When is Ensuing Loss Not Ensuing Loss?
Friday, September 21, 2012

In Friedberg v. Chubb & Son, Inc., No. 11-3063 (9/7/2012), the Eighth Circuit Court of Appeals severely restricted property coverage for water damage caused by defective construction by interpreting the ensuing loss exception to apply only to “distinct and separable” ensuing losses.  The Court, under Minnesota law, held that water damage to a home was not distinct from excluded mold-and-rot loss.  This holding goes against the rule that if the insurer meant to limit the ensuing loss exception to distinct and separable ensuing losses, it could have clearly done so.

The facts are familiar; the reasoning is not.  Insureds’ home was built in 1989 and coated with Exterior Insulation Finish System (“EIFS”).  In 2006, the insureds noticed a crack in the EIFS and a subsequent forensic investigation revealed extensive water damage to the house.  The insurer’s expert opined that a failure to install control joints and defective construction had enabled water to enter the wall and beam systems.  Chubb denied coverage on the basis of the exclusions for fungi and mold and faulty construction.  The insureds’ expert offered a different theory of the cause of damage, finding that the roof was the primary point of entry for the water and that the cracks were the result of water infiltration rather than its initial cause.  The district court granted summary judgment in favor of Chubb, ruling that water damage was a loss caused by faulty construction and therefore excluded.  The Court of Appeals affirmed.
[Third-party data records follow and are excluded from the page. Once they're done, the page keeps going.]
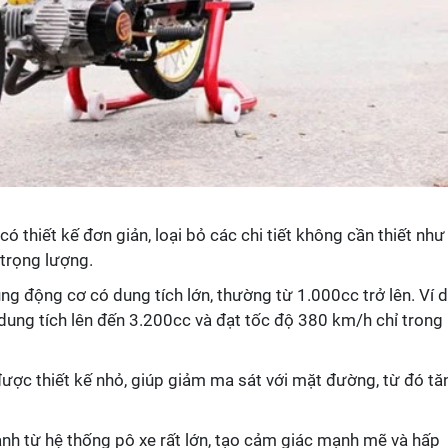
 thiết kế đơn giản, loại bỏ các chi tiết không cần thiết như
trọng lượng.
g động cơ có dung tích lớn, thường từ 1.000cc trở lên. Ví d
dung tích lên đến 3.200cc và đạt tốc độ 380 km/h chỉ trong
ợc thiết kế nhỏ, giúp giảm ma sát với mặt đường, từ đó tă
h từ hệ thống pô xe rất lớn, tạo cảm giác mạnh mẽ và hấp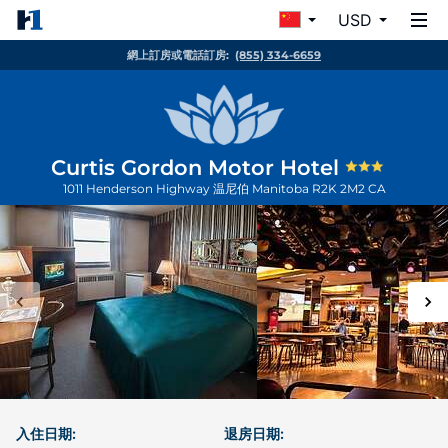
USD
網上訂房或電話訂房:
(855) 334-6659
Curtis Gordon Motor Hotel
1011 Henderson Highway
温尼伯
Manitoba
R2K 2M2
CA
入住日期:
退房日期: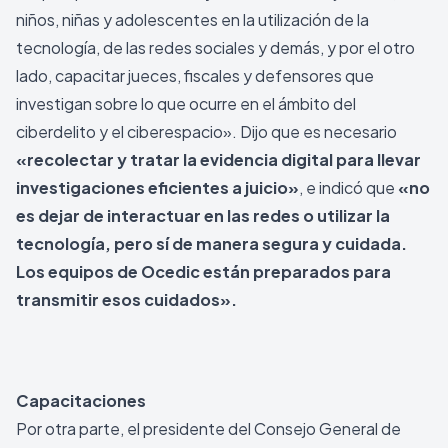
niños, niñas y adolescentes en la utilización de la
tecnología, de las redes sociales y demás, y por el otro
lado, capacitar jueces, fiscales y defensores que
investigan sobre lo que ocurre en el ámbito del
ciberdelito y el ciberespacio». Dijo que es necesario
«recolectar y tratar la evidencia digital para llevar
investigaciones eficientes a juicio»
, e indicó que
«no
es dejar de interactuar en las redes o utilizar la
tecnología, pero sí de manera segura y cuidada.
Los equipos de Ocedic están preparados para
transmitir esos cuidados».
Capacitaciones
Por otra parte, el presidente del Consejo General de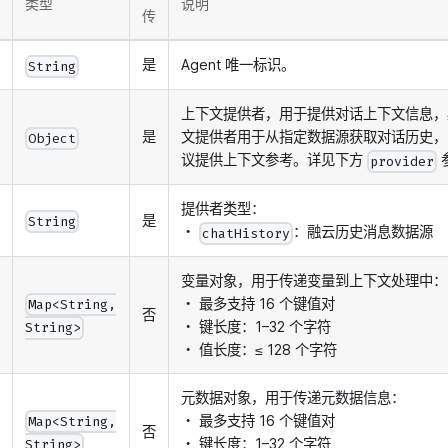
类型
说明
传
是
Agent 唯一标识。
String
上下文提供者，用于提供对话上下文信息，
是
文提供者用于从指定数据源获取对话历史，为 A
Object
议提供上下文参考。详见下方
provider
提供者类型：
是
String
・
：融云历史消息数据源
chatHistory
变量对象，用于传递变量到上下文处理中：
・ 最多支持 16 个键值对
Map<String,
否
・ 键长度：1–32 个字符
String>
・ 值长度：≤ 128 个字符
元数据对象，用于传递元数据信息：
・ 最多支持 16 个键值对
Map<String,
否
・ 键长度：1–32 个字符
String>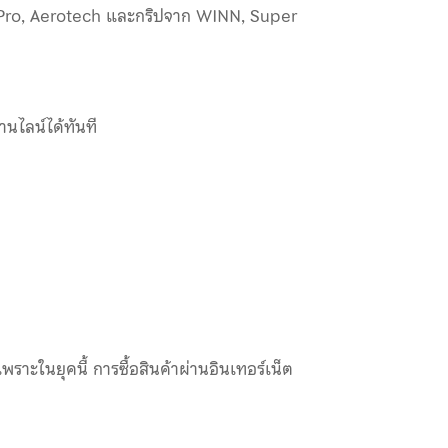
S Pro, Aerotech และกริปจาก WINN, Super
นไลน์ได้ทันที
พราะในยุคนี้ การซื้อสินค้าผ่านอินเทอร์เน็ต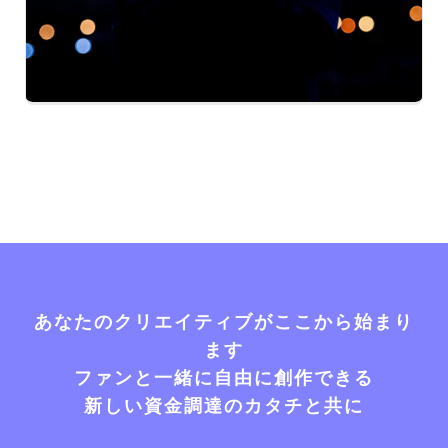
あなたのクリエイティブがここから始まり
ます
ファンと一緒に自由に創作できる
新しい資金調達のカタチと共に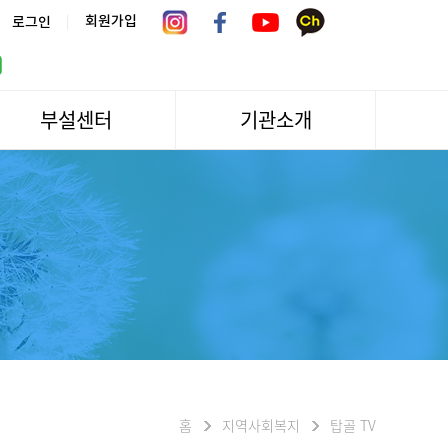
|
회원가입
로그인
부설센터
기관소개
서울시 어르신상담센터
관장인사말
서울노인복지센터 분관
법인소개
센터역사
운영
조직도
문화/편의시설
기관방문/시설대관
신청하기
오시는길
홈
지역사회복지
탑골 TV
On appeal, the insureds argued that Minnesota’s concurrent causation rule applied, contending that since the loss resulted from both a covered peril and an excluded peril, coverage existed unless the excluded peril is the overriding cause of the loss.  The Court of Appeals found that the faulty construction of the insureds’ house was the efficient and proximate cause of the loss. “But for the faulty construction, the water damage would not have taken place.”  Although water intrusion played an essential role in the damage, it was not an independent and efficient cause of the loss.
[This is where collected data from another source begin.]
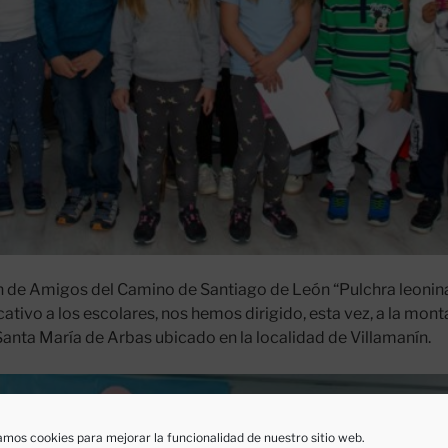
 de Amigos del Camino de Santiago de León “Pulchra leonina
tivo a los escolares, nos hemos dirigido, esta vez, a la mont
anta María de Arbas ubicado en la localidad de Villamanín.
mos cookies para mejorar la funcionalidad de nuestro sitio web.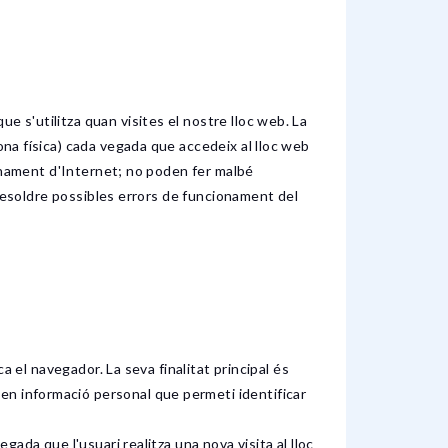
e s'utilitza quan visites el nostre lloc web. La
ona física) cada vegada que accedeix al lloc web
cionament d'Internet; no poden fer malbé
i resoldre possibles errors de funcionament del
a el navegador. La seva finalitat principal és
enen informació personal que permeti identificar
egada que l'usuari realitza una nova visita al lloc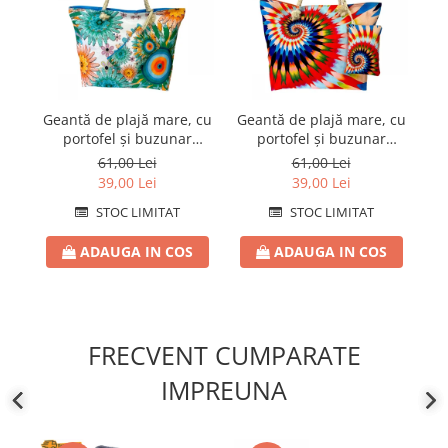
Geantă de plajă mare, cu
Geantă de plajă mare, cu
Ge
portofel și buzunar
portofel și buzunar
interior KD2489
interior KD2482
61,00 Lei
61,00 Lei
39,00 Lei
39,00 Lei
STOC LIMITAT
STOC LIMITAT
ADAUGA IN COS
ADAUGA IN COS
FRECVENT CUMPARATE
IMPREUNA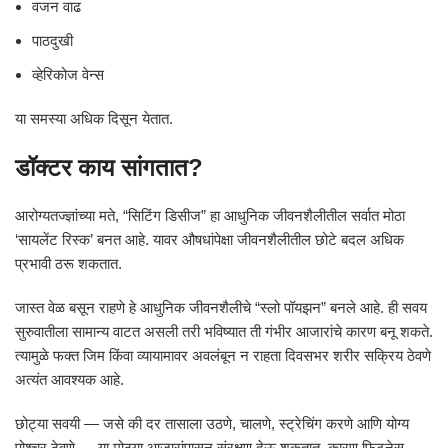
वजन वाढ
पाठदुखी
व्हेरिकोज वेन्स
या समस्या अधिक दिसून येतात.
डॉक्टर काय सांगतात?
आरोग्यतज्ज्ञांच्या मते, “सिटिंग डिसीज” हा आधुनिक जीवनशैलीतील सर्वात मोठा
‘सायलेंट रिस्क’ बनत आहे. यावर औषधांपेक्षा जीवनशैलीतील छोटे बदल अधिक
प्रभावी ठरू शकतात.
जास्त वेळ बसून राहणे हे आधुनिक जीवनशैलीचे “स्लो पॉयझन” बनले आहे. ही सवय
सुरुवातीला सामान्य वाटत असली तरी भविष्यात ती गंभीर आजारांचे कारण बनू शकते.
त्यामुळे फक्त जिम किंवा व्यायामावर अवलंबून न राहता दिवसभर शरीर सक्रिय ठेवणे
अत्यंत आवश्यक आहे.
छोट्या सवयी — जसे की दर तासाला उठणे, चालणे, स्ट्रेचिंग करणे आणि योग्य
पोश्चर ठेवणे — या मोठ्या आजारांपासून संरक्षण देऊ शकतात. कारण फिटनेस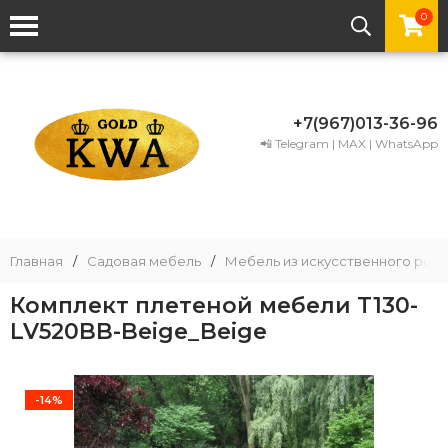
0
+7(967)013-36-96
📲 Telegram | MAX | WhatsApp
Главная
/
Садовая мебель
/
Мебель из искусственного рота
Комплект плетеной мебели T130-
LV520BB-Beige_Beige
-14%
Even if the faulty construction exclusion applied, the insureds correctly argued that the ensuing loss exception carved out coverage for the ensuing water loss.  (“But we do insure ensuing covered loss unless another exclusion applies.”).  The Court rejected the standard interpretation of the clause, which would limit the defective construction exclusion to apply to the cost of remedying the construction defect, but allow coverage for the ensuing water damage, which was a covered peril.  Instead, it followed what it deemed to be the “better view” that the ensuing loss provision applies only to “distinct, separable, ensuing losses.”  Since the water damage to the home was not distinct from the excluded mold-and-rot related loss, there was no coverage.  They further dug themselves into a minority position by holding that the “but we do” followed by a general reference to ensuing loss, did not create an exception to the exclusion, but rather clarifies that the exclusion ought not to be applied beyond its terms.”

This case is an important example of why the issue of causation is so important in the analysis of coverage in property policies.  What is the chicken and what is the egg?  Is the crack in the EIFS evidence of faulty construction or is it the result of faulty construction?  Is the ensuing water damage due to the crack or due to faulty construction?  How can a policy cover water damage, but exclude mold and rot, since no mold or rot would ever occur without moisture?
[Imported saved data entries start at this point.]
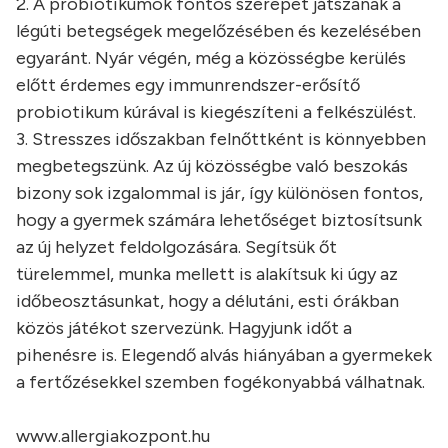
2. A probiotikumok fontos szerepet játszanak a
légúti betegségek megelőzésében és kezelésében
egyaránt. Nyár végén, még a közösségbe kerülés
előtt érdemes egy immunrendszer-erősítő
probiotikum kúrával is kiegészíteni a felkészülést.
3. Stresszes időszakban felnőttként is könnyebben
megbetegszünk. Az új közösségbe való beszokás
bizony sok izgalommal is jár, így különösen fontos,
hogy a gyermek számára lehetőséget biztosítsunk
az új helyzet feldolgozására. Segítsük őt
türelemmel, munka mellett is alakítsuk ki úgy az
időbeosztásunkat, hogy a délutáni, esti órákban
közös játékot szervezünk. Hagyjunk időt a
pihenésre is. Elegendő alvás hiányában a gyermekek
a fertőzésekkel szemben fogékonyabbá válhatnak.
www.allergiakozpont.hu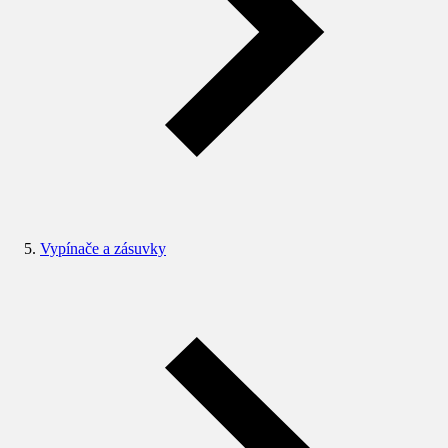
Vypínače a zásuvky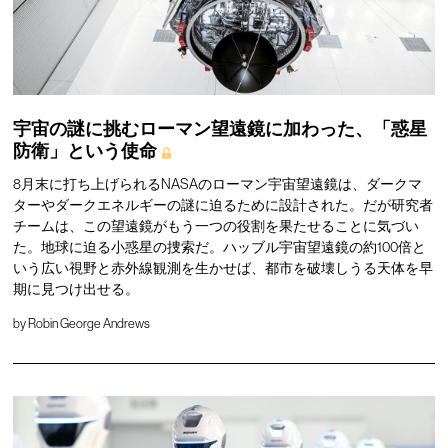
宇宙の謎に挑むローマン望遠鏡に加わった、「惑星
防衛」という使命
8月末に打ち上げられるNASAのローマン宇宙望遠鏡は、ダークマ
ターやダークエネルギーの謎に迫るために設計された。だが研究者
チームは、この望遠鏡がもう一つの役割を果たせることに気づい
た。地球に迫る小惑星の捜索だ。ハッブル宇宙望遠鏡の約100倍と
いう広い視野と赤外線観測を生かせば、都市を破壊しうる天体を早
期に見つけ出せる。
by
Robin George Andrews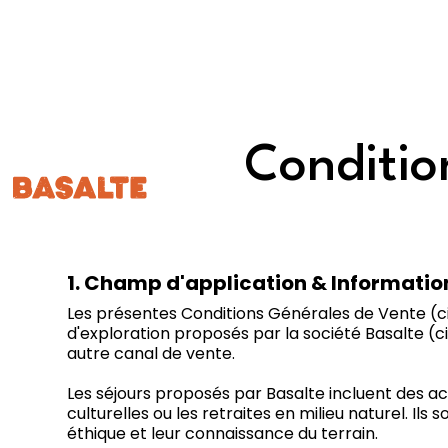
Conditio
1. Champ d'application & Informatio
Les présentes Conditions Générales de Vente (ci
d'exploration proposés par la société Basalte (ci-
autre canal de vente.
Les séjours proposés par Basalte incluent des acti
culturelles ou les retraites en milieu naturel. I
éthique et leur connaissance du terrain.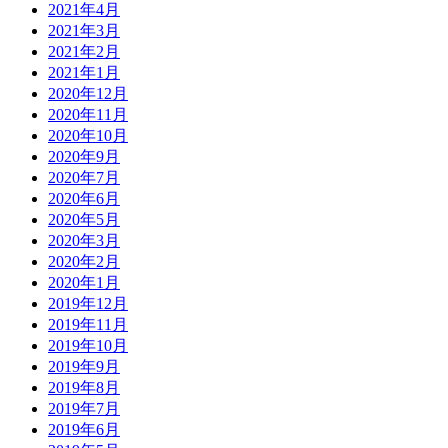
2021年4月
2021年3月
2021年2月
2021年1月
2020年12月
2020年11月
2020年10月
2020年9月
2020年7月
2020年6月
2020年5月
2020年3月
2020年2月
2020年1月
2019年12月
2019年11月
2019年10月
2019年9月
2019年8月
2019年7月
2019年6月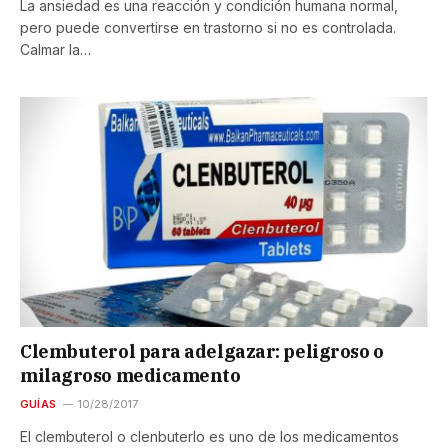
La ansiedad es una reacción y condición humana normal,
pero puede convertirse en trastorno si no es controlada.
Calmar la…
Clembuterol para adelgazar: peligroso o
milagroso medicamento
GUÍAS
10/28/2017
El clembuterol o clenbuterlo es uno de los medicamentos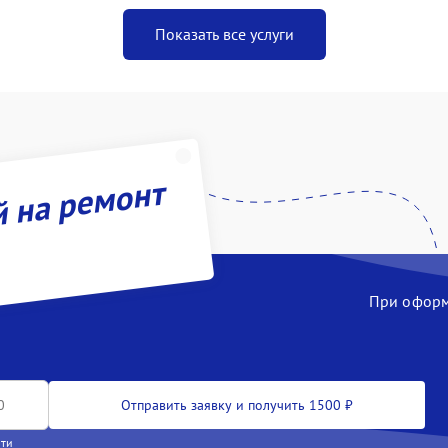
Показать все услуги
й на ремонт
При оформл
Отправить заявку и получить 1500 ₽
сти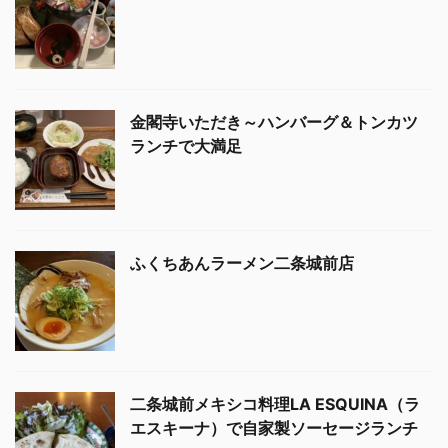
金閣寺いただき～ハンバーグ＆トンカツ
ランチで大満足
ふくちあんラーメン二条城前店
二条城前メキシコ料理LA ESQUINA（ラ
エスキーナ）で自家製ソーセージランチ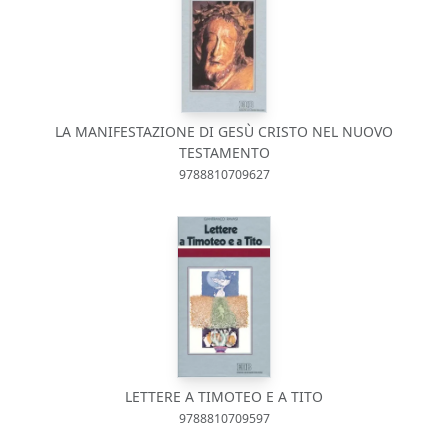
LA MANIFESTAZIONE DI GESÙ CRISTO NEL NUOVO
TESTAMENTO
9788810709627
LETTERE A TIMOTEO E A TITO
9788810709597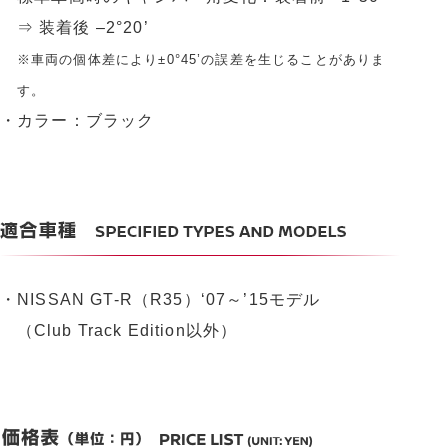
⇒ 装着後 –2°20’
※車両の個体差により±0°45’の誤差を生じることがありま
す。
・カラー：ブラック
・NISSAN GT-R（R35）‘07～’15モデル
（Club Track Edition以外）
There is a similarity in the analysis of whether the ensuing loss exception in the property policy applies and the determination that an occurrence exists under a CGL policy.  In the CGL policy context, courts will often make the distinction that the policy does not cover loss to property that was defectively constructed, but does cover property damage that results from faulty construction.  The occurrence is not the faulty construction.  The occurrence is the unintended and unexpected result of the faulty construction, such as the intrusion of water that resulted from defective construction of the EIFS.  Similarly, in the property policy, the policy will not cover the cost of remedying the faulty construction (in this case, the cost to remove and replace the EIFS), but should clearly have covered the damage that resulted from the water intrusion.